Records for this task:
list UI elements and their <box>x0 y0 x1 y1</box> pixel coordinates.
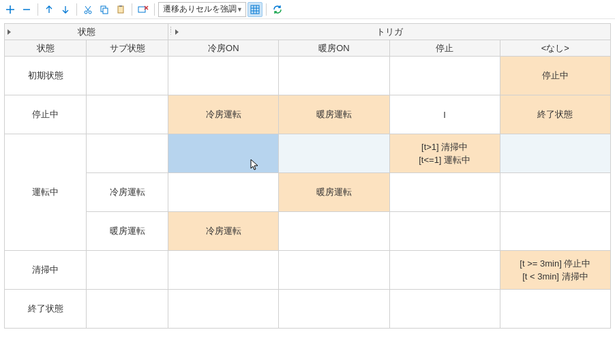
substate-cell[interactable] <box>87 134 168 173</box>
substate-cell[interactable] <box>87 290 168 329</box>
refresh-button[interactable] <box>270 2 285 17</box>
transition-cell[interactable] <box>389 57 500 95</box>
toolbar-separator <box>76 3 77 16</box>
copy-button[interactable] <box>97 2 112 17</box>
transition-cell[interactable]: 暖房運転 <box>279 95 389 134</box>
paste-button[interactable] <box>113 2 128 17</box>
transition-cell[interactable] <box>389 251 500 290</box>
svg-rect-5 <box>119 5 122 7</box>
state-cell[interactable]: 停止中 <box>5 95 87 134</box>
transition-cell[interactable] <box>279 251 389 290</box>
chevron-down-icon: ▼ <box>237 6 243 13</box>
header-state-group-label: 状態 <box>78 27 95 37</box>
expand-icon[interactable] <box>175 29 179 35</box>
transition-cell[interactable] <box>500 290 610 329</box>
transition-cell[interactable]: 停止中 <box>500 57 610 95</box>
toolbar-separator <box>266 3 267 16</box>
add-button[interactable] <box>3 2 18 17</box>
toolbar-separator <box>132 3 132 16</box>
substate-cell[interactable]: 冷房運転 <box>87 173 168 212</box>
header-stop[interactable]: 停止 <box>389 40 500 57</box>
transition-cell[interactable] <box>279 290 389 329</box>
delete-cell-button[interactable] <box>136 2 151 17</box>
move-up-button[interactable] <box>42 2 57 17</box>
header-none[interactable]: <なし> <box>500 40 610 57</box>
grid-view-button[interactable] <box>247 2 262 17</box>
remove-button[interactable] <box>19 2 34 17</box>
transition-cell-selected[interactable] <box>168 134 279 173</box>
toolbar-separator <box>38 3 38 16</box>
toolbar: 遷移ありセルを強調 ▼ <box>0 0 615 19</box>
transition-cell[interactable]: [t>1] 清掃中 [t<=1] 運転中 <box>389 134 500 173</box>
header-state-group[interactable]: 状態 <box>5 24 168 40</box>
svg-rect-3 <box>103 8 108 14</box>
header-substate[interactable]: サブ状態 <box>87 40 168 57</box>
transition-cell[interactable] <box>500 173 610 212</box>
table-row: 運転中 [t>1] 清掃中 [t<=1] 運転中 <box>5 134 611 173</box>
transition-cell[interactable]: 冷房運転 <box>168 95 279 134</box>
state-transition-table: 状態 ⋮⋮⋮⋮⋮⋮ トリガ 状態 サブ状態 冷房ON 暖房ON 停止 <なし> … <box>4 23 611 329</box>
substate-cell[interactable] <box>87 57 168 95</box>
transition-cell[interactable] <box>389 173 500 212</box>
svg-point-1 <box>89 11 91 14</box>
highlight-mode-label: 遷移ありセルを強調 <box>163 3 237 15</box>
substate-cell[interactable] <box>87 95 168 134</box>
transition-cell[interactable] <box>168 57 279 95</box>
substate-cell[interactable]: 暖房運転 <box>87 212 168 251</box>
transition-cell[interactable]: 暖房運転 <box>279 173 389 212</box>
move-down-button[interactable] <box>58 2 73 17</box>
cut-button[interactable] <box>80 2 95 17</box>
transition-cell[interactable] <box>168 290 279 329</box>
transition-cell[interactable]: I <box>389 95 500 134</box>
transition-cell[interactable] <box>279 57 389 95</box>
svg-rect-7 <box>251 5 259 14</box>
header-state[interactable]: 状態 <box>5 40 87 57</box>
expand-icon[interactable] <box>7 29 11 35</box>
svg-point-0 <box>85 11 87 14</box>
column-grip-icon[interactable]: ⋮⋮⋮⋮⋮⋮ <box>168 26 172 37</box>
table-row: 清掃中 [t >= 3min] 停止中 [t < 3min] 清掃中 <box>5 251 611 290</box>
highlight-mode-select[interactable]: 遷移ありセルを強調 ▼ <box>158 2 246 17</box>
state-cell[interactable]: 初期状態 <box>5 57 87 95</box>
state-cell[interactable]: 清掃中 <box>5 251 87 290</box>
transition-cell[interactable]: 冷房運転 <box>168 212 279 251</box>
transition-cell[interactable] <box>389 212 500 251</box>
transition-cell[interactable] <box>500 212 610 251</box>
transition-cell[interactable] <box>168 251 279 290</box>
transition-cell[interactable] <box>389 290 500 329</box>
header-trigger-group-label: トリガ <box>376 27 403 37</box>
header-trigger-group[interactable]: ⋮⋮⋮⋮⋮⋮ トリガ <box>168 24 611 40</box>
svg-rect-4 <box>118 6 123 13</box>
transition-cell[interactable]: [t >= 3min] 停止中 [t < 3min] 清掃中 <box>500 251 610 290</box>
state-cell[interactable]: 終了状態 <box>5 290 87 329</box>
header-cooling-on[interactable]: 冷房ON <box>168 40 279 57</box>
svg-rect-6 <box>138 7 145 12</box>
cursor-icon <box>250 159 260 171</box>
transition-cell[interactable]: 終了状態 <box>500 95 610 134</box>
transition-cell[interactable] <box>168 173 279 212</box>
table-row: 冷房運転 暖房運転 <box>5 173 611 212</box>
table-row: 初期状態 停止中 <box>5 57 611 95</box>
table-row: 暖房運転 冷房運転 <box>5 212 611 251</box>
state-cell[interactable]: 運転中 <box>5 134 87 251</box>
transition-cell[interactable] <box>500 134 610 173</box>
table-row: 停止中 冷房運転 暖房運転 I 終了状態 <box>5 95 611 134</box>
state-transition-table-container: 状態 ⋮⋮⋮⋮⋮⋮ トリガ 状態 サブ状態 冷房ON 暖房ON 停止 <なし> … <box>0 19 615 333</box>
table-row: 終了状態 <box>5 290 611 329</box>
header-heating-on[interactable]: 暖房ON <box>279 40 389 57</box>
transition-cell[interactable] <box>279 134 389 173</box>
toolbar-separator <box>154 3 155 16</box>
substate-cell[interactable] <box>87 251 168 290</box>
transition-cell[interactable] <box>279 212 389 251</box>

Aim of the exercise: Exactly as written, copy the entries above without their pictures.

Finished task:
list UI elements and their <box>x0 y0 x1 y1</box> pixel coordinates.
substate-cell[interactable] <box>87 134 168 173</box>
substate-cell[interactable] <box>87 290 168 329</box>
refresh-button[interactable] <box>270 2 285 17</box>
transition-cell[interactable] <box>389 57 500 95</box>
toolbar-separator <box>76 3 77 16</box>
copy-button[interactable] <box>97 2 112 17</box>
transition-cell[interactable]: 暖房運転 <box>279 95 389 134</box>
paste-button[interactable] <box>113 2 128 17</box>
transition-cell[interactable] <box>389 251 500 290</box>
svg-rect-5 <box>119 5 122 7</box>
state-cell[interactable]: 停止中 <box>5 95 87 134</box>
transition-cell[interactable] <box>279 251 389 290</box>
chevron-down-icon: ▼ <box>237 6 243 13</box>
header-state-group-label: 状態 <box>78 27 95 37</box>
expand-icon[interactable] <box>175 29 179 35</box>
transition-cell[interactable] <box>500 290 610 329</box>
transition-cell[interactable]: 停止中 <box>500 57 610 95</box>
toolbar-separator <box>266 3 267 16</box>
add-button[interactable] <box>3 2 18 17</box>
toolbar-separator <box>132 3 132 16</box>
substate-cell[interactable]: 冷房運転 <box>87 173 168 212</box>
header-stop[interactable]: 停止 <box>389 40 500 57</box>
transition-cell[interactable] <box>279 290 389 329</box>
delete-cell-button[interactable] <box>136 2 151 17</box>
move-up-button[interactable] <box>42 2 57 17</box>
header-none[interactable]: <なし> <box>500 40 610 57</box>
grid-view-button[interactable] <box>247 2 262 17</box>
remove-button[interactable] <box>19 2 34 17</box>
transition-cell-selected[interactable] <box>168 134 279 173</box>
toolbar-separator <box>38 3 38 16</box>
toolbar: 遷移ありセルを強調 ▼ <box>0 0 615 19</box>
transition-cell[interactable]: [t>1] 清掃中 [t<=1] 運転中 <box>389 134 500 173</box>
header-state-group[interactable]: 状態 <box>5 24 168 40</box>
svg-rect-3 <box>103 8 108 14</box>
header-substate[interactable]: サブ状態 <box>87 40 168 57</box>
transition-cell[interactable] <box>500 173 610 212</box>
table-row: 運転中 [t>1] 清掃中 [t<=1] 運転中 <box>5 134 611 173</box>
transition-cell[interactable]: 冷房運転 <box>168 95 279 134</box>
state-transition-table: 状態 ⋮⋮⋮⋮⋮⋮ トリガ 状態 サブ状態 冷房ON 暖房ON 停止 <なし> … <box>4 23 611 329</box>
substate-cell[interactable] <box>87 57 168 95</box>
transition-cell[interactable] <box>389 173 500 212</box>
svg-point-1 <box>89 11 91 14</box>
highlight-mode-label: 遷移ありセルを強調 <box>163 3 237 15</box>
substate-cell[interactable] <box>87 95 168 134</box>
transition-cell[interactable] <box>168 57 279 95</box>
substate-cell[interactable]: 暖房運転 <box>87 212 168 251</box>
transition-cell[interactable]: 暖房運転 <box>279 173 389 212</box>
move-down-button[interactable] <box>58 2 73 17</box>
cut-button[interactable] <box>80 2 95 17</box>
transition-cell[interactable] <box>168 290 279 329</box>
transition-cell[interactable]: I <box>389 95 500 134</box>
transition-cell[interactable] <box>279 57 389 95</box>
svg-rect-7 <box>251 5 259 14</box>
header-state[interactable]: 状態 <box>5 40 87 57</box>
expand-icon[interactable] <box>7 29 11 35</box>
svg-point-0 <box>85 11 87 14</box>
column-grip-icon[interactable]: ⋮⋮⋮⋮⋮⋮ <box>168 26 172 37</box>
table-row: 清掃中 [t >= 3min] 停止中 [t < 3min] 清掃中 <box>5 251 611 290</box>
highlight-mode-select[interactable]: 遷移ありセルを強調 ▼ <box>158 2 246 17</box>
state-cell[interactable]: 初期状態 <box>5 57 87 95</box>
state-cell[interactable]: 清掃中 <box>5 251 87 290</box>
transition-cell[interactable]: 冷房運転 <box>168 212 279 251</box>
transition-cell[interactable] <box>389 212 500 251</box>
transition-cell[interactable] <box>500 212 610 251</box>
transition-cell[interactable] <box>168 251 279 290</box>
transition-cell[interactable] <box>389 290 500 329</box>
header-trigger-group-label: トリガ <box>376 27 403 37</box>
header-trigger-group[interactable]: ⋮⋮⋮⋮⋮⋮ トリガ <box>168 24 611 40</box>
svg-rect-4 <box>118 6 123 13</box>
transition-cell[interactable]: [t >= 3min] 停止中 [t < 3min] 清掃中 <box>500 251 610 290</box>
state-cell[interactable]: 終了状態 <box>5 290 87 329</box>
header-cooling-on[interactable]: 冷房ON <box>168 40 279 57</box>
svg-rect-6 <box>138 7 145 12</box>
cursor-icon <box>250 159 260 171</box>
transition-cell[interactable]: 終了状態 <box>500 95 610 134</box>
transition-cell[interactable] <box>168 173 279 212</box>
table-row: 冷房運転 暖房運転 <box>5 173 611 212</box>
table-row: 初期状態 停止中 <box>5 57 611 95</box>
table-row: 暖房運転 冷房運転 <box>5 212 611 251</box>
state-cell[interactable]: 運転中 <box>5 134 87 251</box>
transition-cell[interactable] <box>500 134 610 173</box>
table-row: 停止中 冷房運転 暖房運転 I 終了状態 <box>5 95 611 134</box>
state-transition-table-container: 状態 ⋮⋮⋮⋮⋮⋮ トリガ 状態 サブ状態 冷房ON 暖房ON 停止 <なし> … <box>0 19 615 333</box>
table-row: 終了状態 <box>5 290 611 329</box>
header-heating-on[interactable]: 暖房ON <box>279 40 389 57</box>
transition-cell[interactable] <box>279 134 389 173</box>
toolbar-separator <box>154 3 155 16</box>
substate-cell[interactable] <box>87 251 168 290</box>
transition-cell[interactable] <box>279 212 389 251</box>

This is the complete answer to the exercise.